Based on the distinction between semantic and world knowledge, comprehension and validation of linguistic information have often been conceptualized as separate stages in a two-step process, with validation being subsequent, optional and strategic. In contrast with this idea, we present evidence from a Stroop-like paradigm suggesting that validation is nonstrategic and fast by showing that readers cannot ignore violations of (easily accessible) world knowledge even if this is in conflict with their processing goal. These results indicate that both access to and evaluation based on world knowledge are obligatory components of language comprehension.

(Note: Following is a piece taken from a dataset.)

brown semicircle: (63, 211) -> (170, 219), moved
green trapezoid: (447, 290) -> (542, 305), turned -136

“Accumulating a coin” or “accumulating nuns”: Processing semantic vs. conceptual violations

Barbara Kaup & Claudia Maienborn (University of Tübingen)

The talk is concerned with the distinction between semantic and conceptual knowledge. In a first experiment the final word of a sentence (e.g., sour) was processed more slowly when it brought about a semantic compared to a conceptual violation (These clocks were sour vs. These bananas were sour.). However, similar differences were observed when the respective word pairs (e.g., clocks – sour vs. bananas – sour) were presented in a word priming experiment, suggesting that the results may reflect differences in lexical associations instead of differences in the type of knowledge that is being violated. In our talk we will discuss several alternative ways to empirically investigate the distinction between semantic and conceptual knowledge.

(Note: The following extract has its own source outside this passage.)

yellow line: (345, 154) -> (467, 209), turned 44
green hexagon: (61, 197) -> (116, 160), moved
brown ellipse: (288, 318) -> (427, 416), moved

Asher, N. (2011). Lexical meaning in context. A web of words. Cambridge: Cambridge University Press.

Dobel, C., Junghöfer, M., Klauke, B., Breitenstein, C., Pantev, C., Knecht, S. & Zwitserlood, P. (2010). New names for known things: On the association of novel word forms with existing semantic information. Journal of Cognitive Neuroscience, 22, 1251-1261.

Hagoort, P. et al. (2004). Integration of word meaning and world knowledge in Language Comprehension. Science, 304, 438-441.

Hirschfeld, G., Zwitserlood, P. & Dobel, C. (2010). Effects of language comprehension on visual processing - MEG dissociates early perceptual and late N400 effects. Brain and Language, 116, 91-96.

Keuper, K. Zwanzger, P., Zwitserlood, P. & Dobel, C. (subm). How “hate” and “love” differ from “sleep”: Using combined EEG/MEG data and realistic head-modelling to reveal the sources of early cortical responses to emotional words.

Pylkkänen, L., Oliveri, B. & Smart, A.J. (2009). Semantics vs. world knowledge in prefontal cortex. Language and Cognitive Processes, 24, 1313-1334.

Vigliocco, G. & Vinson, D. P. (2007). Semantic representation. In M. G. Gaskell (Ed.), The Oxford Handbook of Psycholinguistics (pp. 195-215). Oxford: Oxford University Press.